I'm talking to the flowers - will they talk back?

© by Mike Keenan

"O Tiger-lily?" said Alice, addressing herself to one that was waving gracefully about in the wind, "I wish you could talk." "We can talk," said the Tiger-lily, "when there's anybody worth talking to."
                Lewis Carroll, Alice's Adventures in Wonderland

I decided to act on advice from fellow gardeners, told that if you talk to your plants that they will grow sturdier and more beautiful, and that it might have something to do with the carbon monoxide, or is that dioxide that I exhale? I can never remember. Chemistry was not one of my better subjects.
      I suppose I started off in a somewhat gruff manner that does not instill confidence when I shouted at a sickly-looking, anemic shrub. "We have ways to make you grow!" I forcefully employed a thick Germanic accent. The bush did not reply, but I sensed a slight blush and perhaps a sudden withdrawal. Maybe it was the wind. Anyway, I decided to adopt a friendlier policy.
      "Aren't you a pretty one!" I exclaimed to the peony and not "Bloom, damn you" or "If you do not behave, I will throw you into the compost bin." It seemed to work. The next day, the peony looked positively radiant, offering new blooms and lovely foliage.
      To the iris I remarked, "Welcome back my perennial friend. You look divine in your purple robes." I think the iris, perhaps inspired, actually tried to communicate back. It said, if only in a whisper, from either fear or great respect, "Why plant me in the shade?" Alas, it's true; the iris is in the shade, but it's mainly because of my neighbour's tree which does not require communication to assist in its rapid growth spurt. In fact, between his trees and mine, planted too close to the house, we are starting to look rather shady indeed in our backyard.

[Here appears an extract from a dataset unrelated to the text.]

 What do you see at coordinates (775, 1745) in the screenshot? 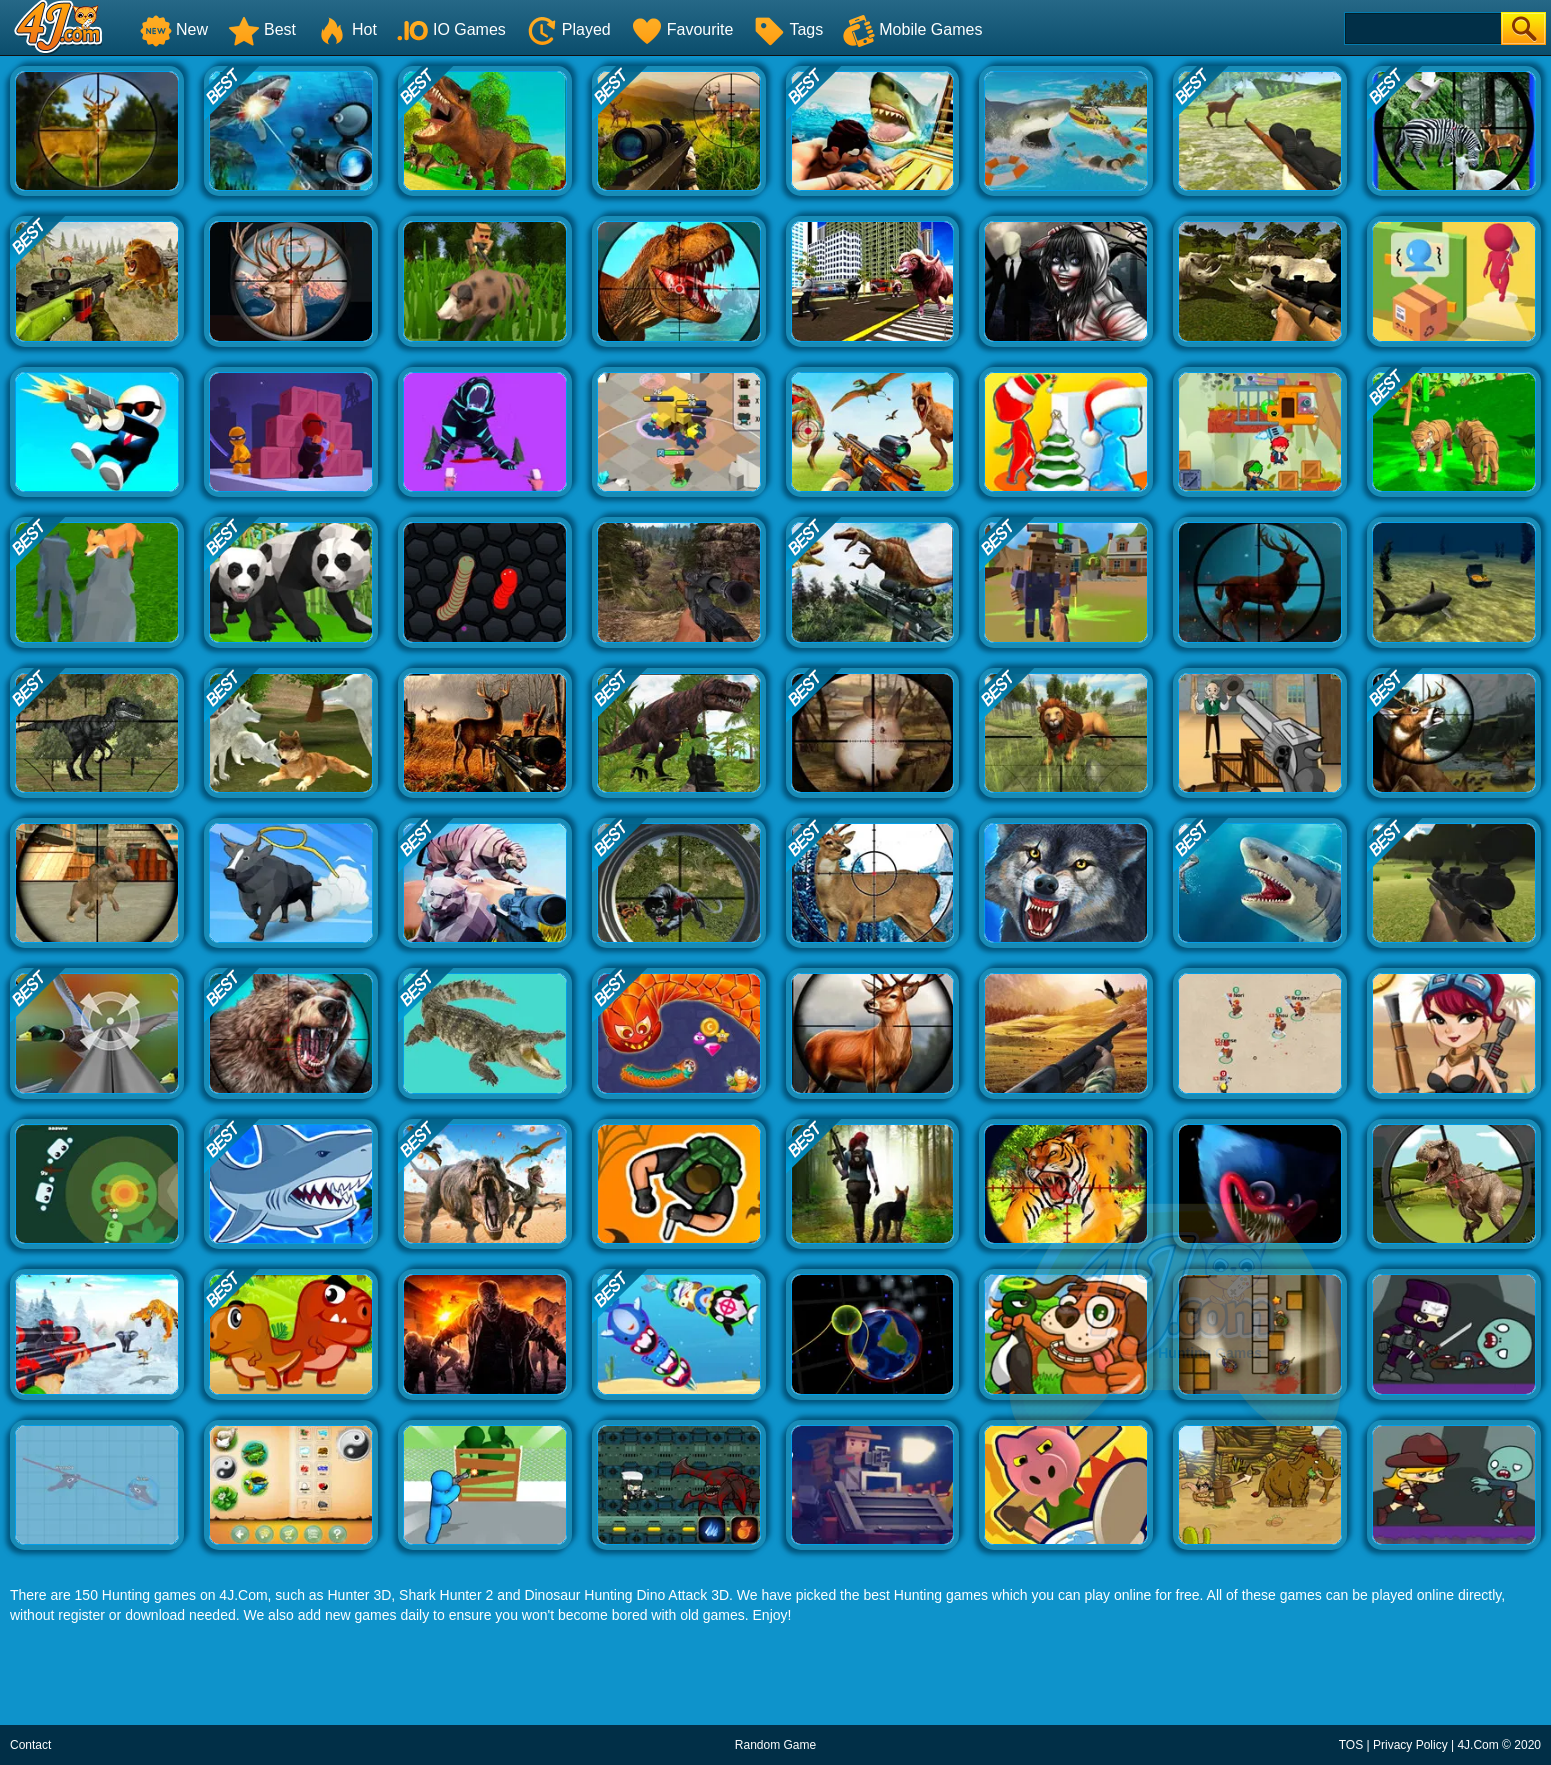 I see `Random Game` at bounding box center [775, 1745].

      The red poppy never fails to stir me. To it I implored, "If only you could last longer. You blaze away like Toronto Maple Leaf players for such a short period. Want me to contact one of those sports performance doctors with access to steroids? Just say the word." The poppy gazed back stoically, and I detected a slight lean, surely a precursor to one of those acute skeletal deformities that afflict us when undernourished.
      The grass is another matter. Last year, I proudly if not smugly employed one of those natural lawn services, the kind that use no nasty chemicals but operate on humanistic principles of live and let live. Sadly, this approach has spurred on the dandelions who have made spectacular reproductive gains. I see them as the enemy, and each day one dares raise its yellow head, I attack vigorously with whatever garden implement that is handy. So far, I'm barely holding my own.

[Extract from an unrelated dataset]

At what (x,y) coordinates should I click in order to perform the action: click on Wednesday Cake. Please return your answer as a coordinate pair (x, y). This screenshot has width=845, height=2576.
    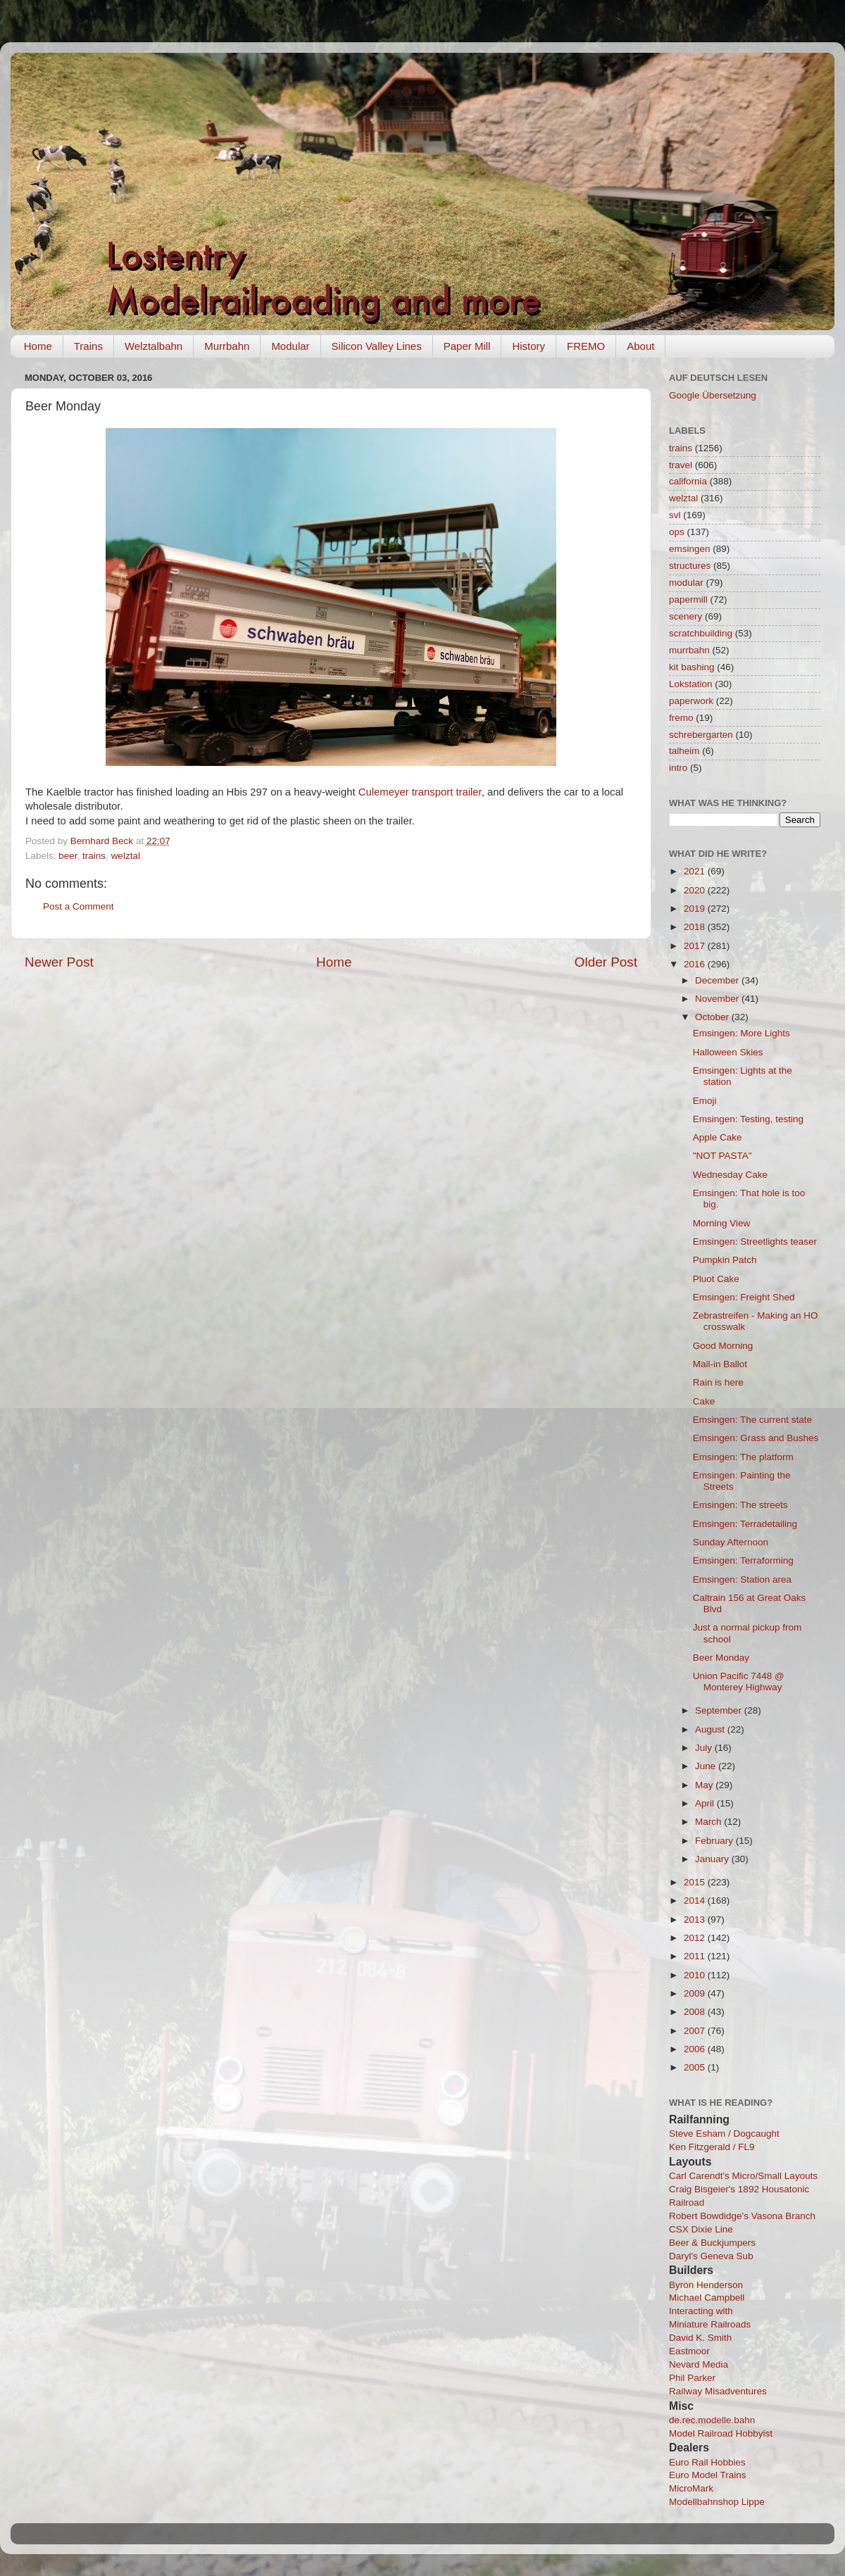     Looking at the image, I should click on (730, 1174).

      It reminds me of that wonderfully instructive short story everyone is compelled to read in high school, Leningen vs. the Ants. It's an extended metaphor, but the key item was that old Leningen suffered from the pride of thinking that he could control the forces of nature. Sheer hubris. Probably the same sort of thinking one might apply these days to our friendly oil producer, BP which has altered the delicate American coastal environment in the Gulf probably for most of our lifetimes.

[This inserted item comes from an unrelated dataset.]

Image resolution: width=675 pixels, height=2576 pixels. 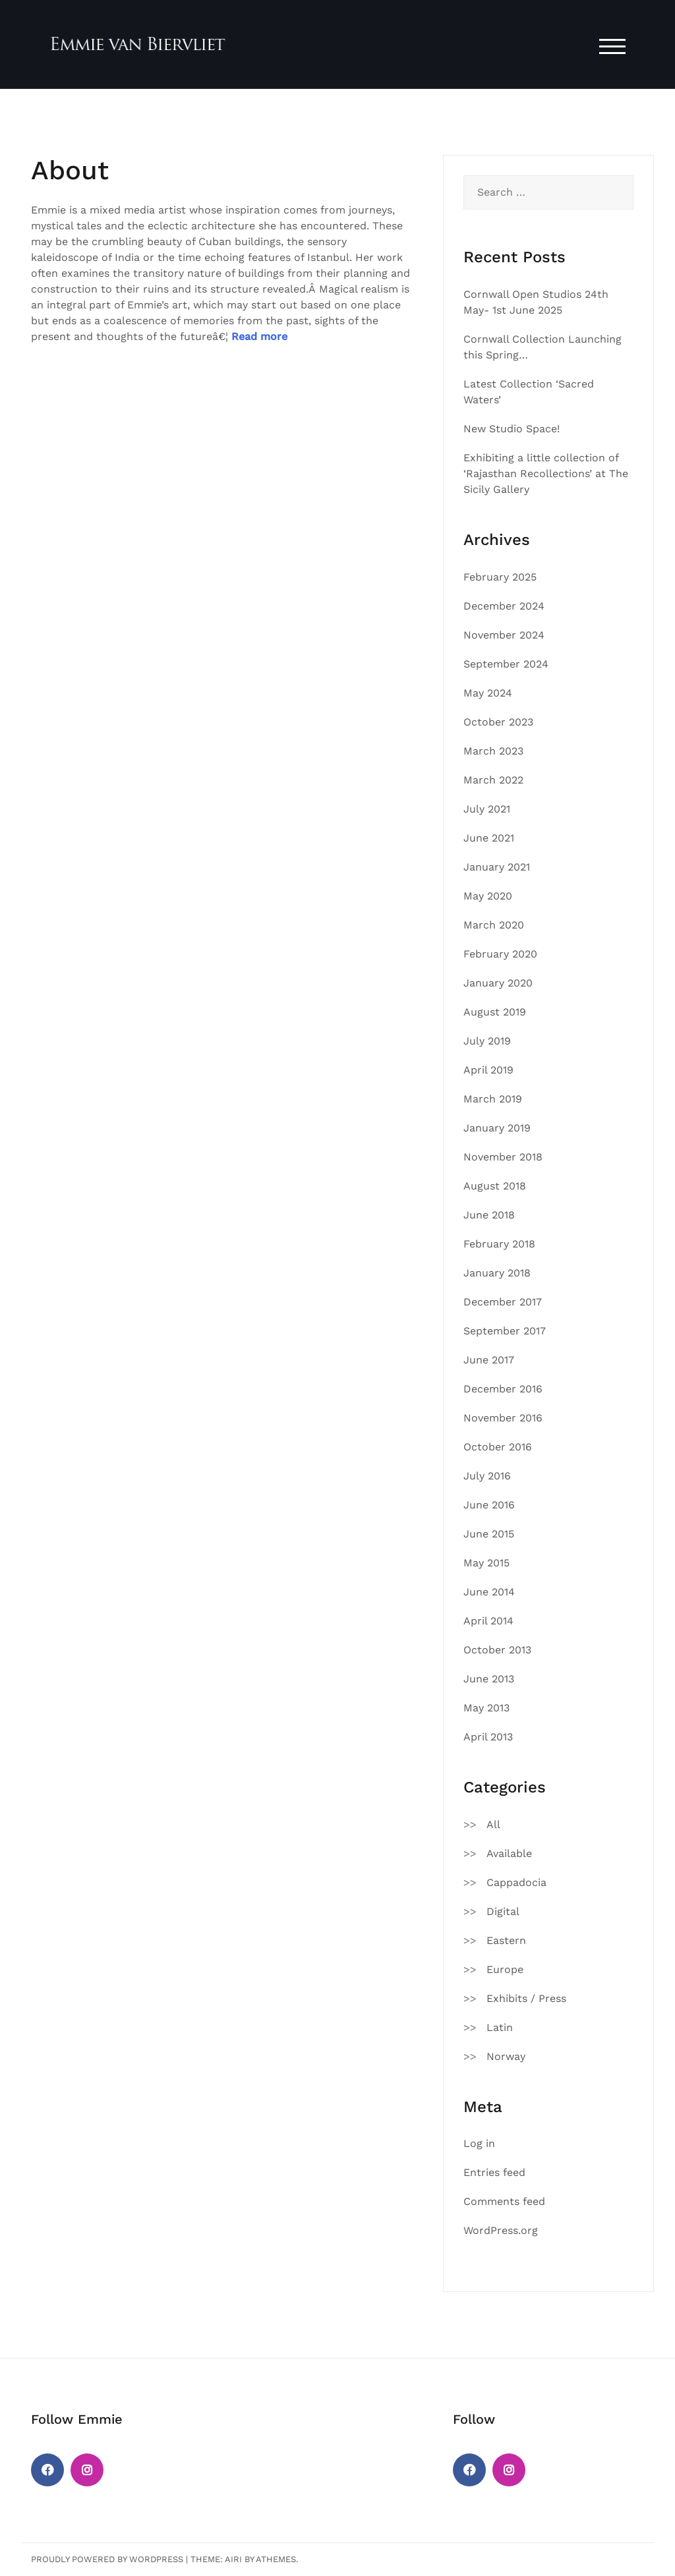 What do you see at coordinates (487, 1041) in the screenshot?
I see `July 2019` at bounding box center [487, 1041].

      Nature has a way of demonstrating who is boss. I gaze out the back window and stray cats, raccoons and skunks leisurely wander through our yard like they own it. When I try to shoo them away, they merely give me "the look," you know, the look young people display when you offer them free advice based upon your long life and history. The cats and raccoons and skunks merely shrug their mammalian shoulders and comment, "Whatever...." as they stroll away in the blissful knowledge that they have the upper hand. "Look at him," they mutter. "He can't even control his grass."